In a soon to be published study in the journal Organizational Behavior and Human Decision Processes, Michigan State University researchers found that "[u]sing a smartphone to cram in more work at night results in less work the next day." While this is not altogether surprising, some of their findings were. For example, it makes sense that smart phones inhibit sleep because they keep people mentally engaged late at night; however, smart phones also "emit 'blue light'" which is "known to hinder melatonin, a chemical in the body that promotes sleep" and so are physiologically (as well as psychologically) disruptive to sleep. Another surprising finding was that "smartphones had a larger negative effect than watching television and using laptop and tablet computers."Regardless of the precise reasons why, using a smartphone late into the night is likely to disrupt sleep and reduce your productivity the next day. On some nights, sleep disruptions will be unavoidable, but on other nights it might be more productive overall to turn off the smartphone and get a good night's rest.

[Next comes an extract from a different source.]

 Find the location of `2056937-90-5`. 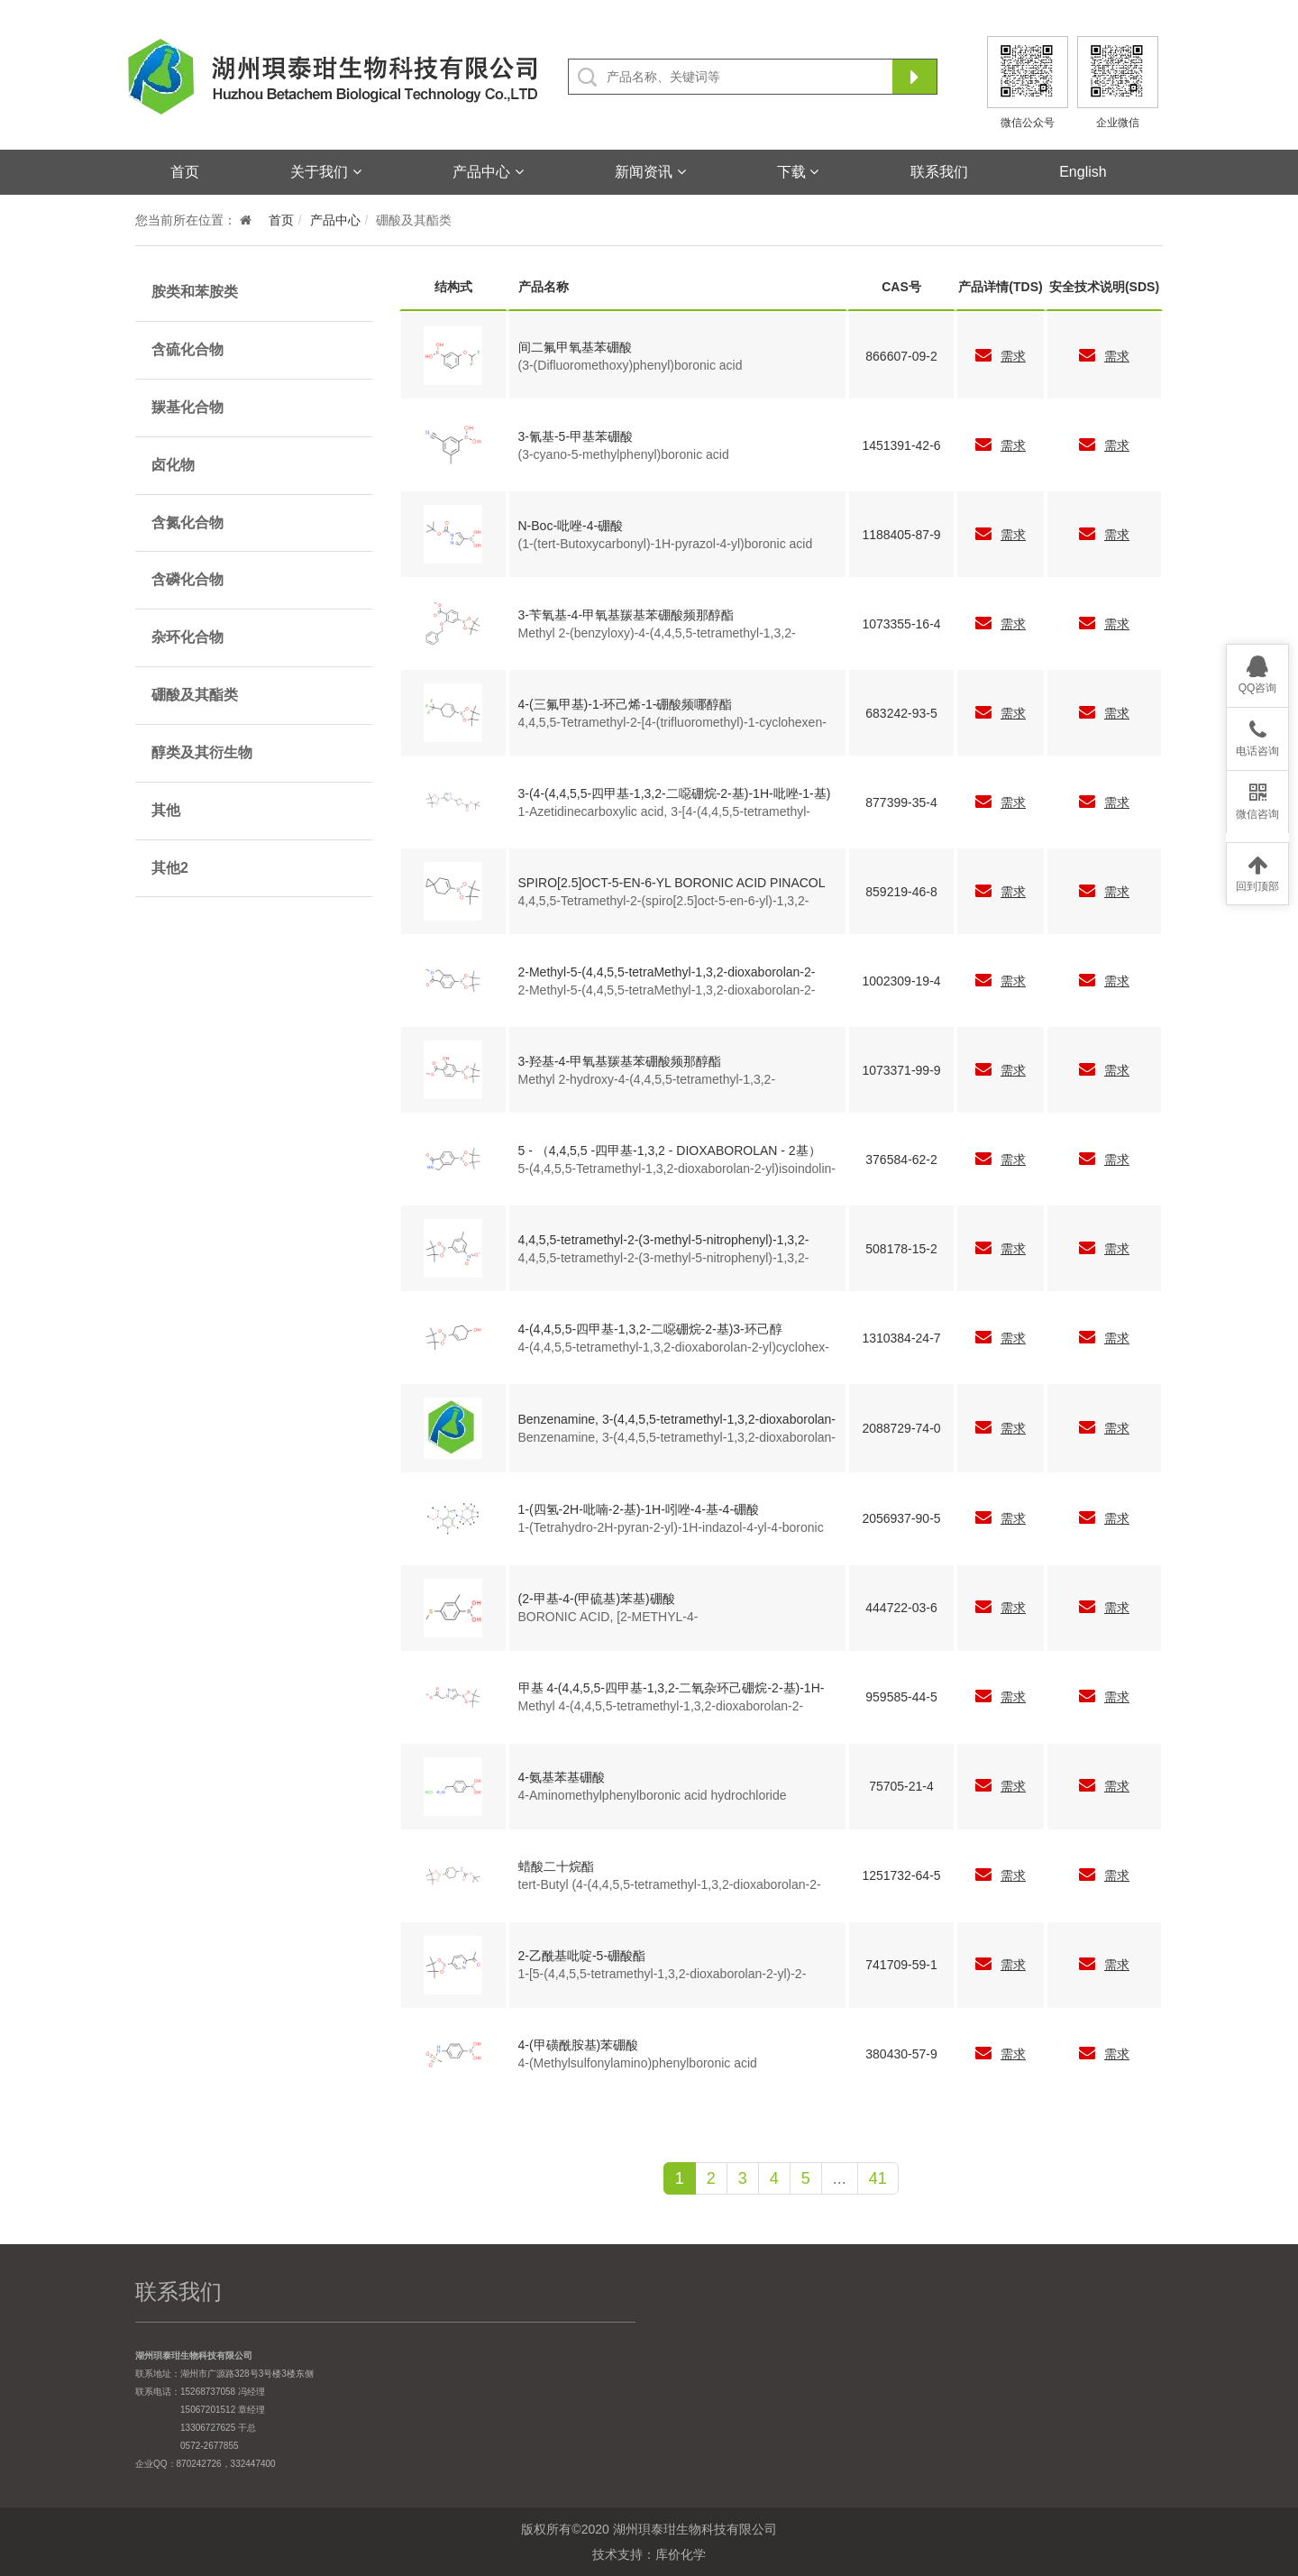 2056937-90-5 is located at coordinates (901, 1518).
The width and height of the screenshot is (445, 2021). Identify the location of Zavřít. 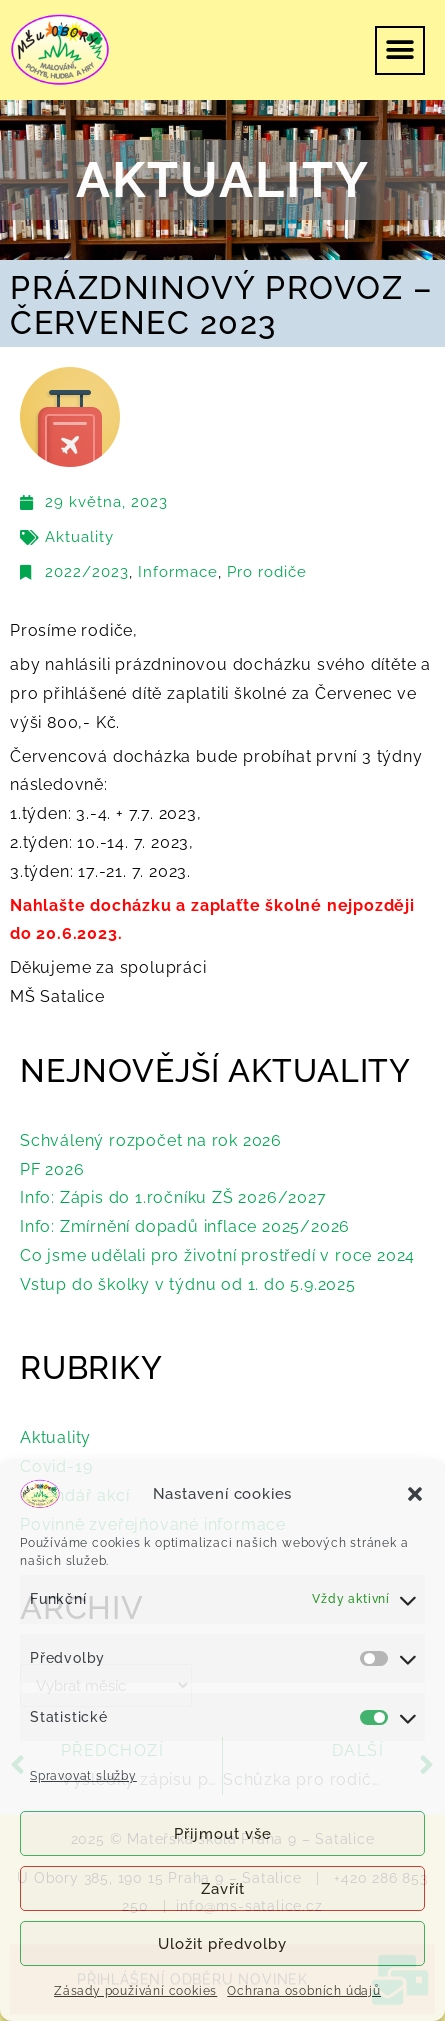 (223, 1889).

As Management Professor Russell Johnson, lead author of the upcoming study put it,
There may be times in which putting off work until the next day would have disastrous consequences and using your smartphone is well worth the negative effects on less important tasks the next day … But on many other nights, more sleep may be your best bet.
The bottom line is that persons who use their cell phones late into the evening will not perform as well the next day. This could have important consequences not only for mental acuity on the job but also for workplace safety. So unless it is absolutely necessary to burn the midnight oil, it is probably a good idea to turn off the smart phone when it is time to turn in.